Iraqi Troops Outside Mosul

One of the largest protests in recent Turkish history–the protesters were numbered in the hundreds of thousands–took place in opposition to the increasingly authoritarian politics of President Erdogan.  The protest occurred about a year after an abortive coup against Erdogan led to the imposition of harsh policies against the military, the press, and the judiciary.  The response by Turkish authorities will undoubtedly be harsh–the world should try to assure that the protests do not elicit a complete breakdown of the civil order in Turkey.

Posted July 9, 2017 by vferraro1971 in World Politics

8 July 2017   Leave a comment

One of the highly touted “positive” outcomes of the Trump-Putin discussions was a cease-fire in southwest Syria.  Significantly, both Jordan and Israel are “partners” to the cease-fire.  There have been four previously declared “cease-fires” in Syria, and all of them were failures.  It is testimony to the relative impotence of both Russia and the US in the tangled politics of Syria.  There are far too many well-armed actors in the country, all of which have their own agendas.  These actors pay little attention to “great” powers and the great powers actually have too little at stake in peace in Syria.


North Korea has accelerated its missile testing program since the election of US President Trump and Mr. Trump regards the missile program as a serious threat to the US and has threatened severe consequences for North Korea if it continues.  The reasons for Mr. Trump’s concerns are clear: a North Korean ICBM can threaten the US homeland.  The argument sounds plausible, but it ignores the fact that many states can threaten the US homeland with a nuclear attack and the US has learned how to live with those threats.  The question is whether North Korea should be plausibly regarded as different from these other states. Gregory Elich has written a fairly detailed article for Counterpunch that places the North Korean nuclear threat in context and suggests that Mr. Trump’s fears are not justified.

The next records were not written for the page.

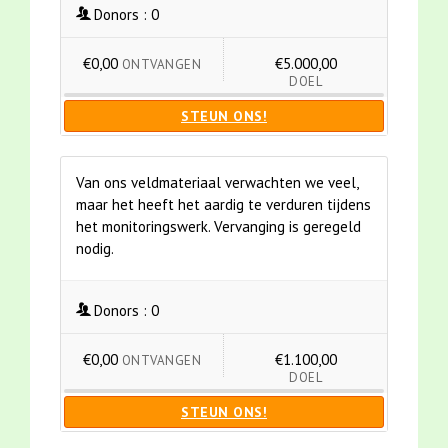
Donors :
0
€0,00
€5.000,00
ONTVANGEN
DOEL
STEUN ONS!
Van ons veldmateriaal verwachten we veel,
maar het heeft het aardig te verduren tijdens
het monitoringswerk. Vervanging is geregeld
nodig.
Donors :
0
€0,00
€1.100,00
ONTVANGEN
DOEL
STEUN ONS!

The G-20 has issued its Final Communique and it is consistent with other such communiques: aspirational language with few specific details.  But there is one interesting difference from previous summaries and the difference shows the unmistakable hand of Chancellor Merkel:

“We take note of the decision of the United States of America to withdraw from the Paris Agreement. The United States of America announced it will immediately cease the implementation of its current nationally-determined contribution and affirms its strong commitment to an approach that lowers emissions while supporting economic growth and improving energy security needs….

“The Leaders of the other G20 members state that the Paris Agreement is irreversible.”

It is rare for an individual state to be singled out for a smackdown.  It is clear that the leaders of the other 19 countries were not pleased with the US position.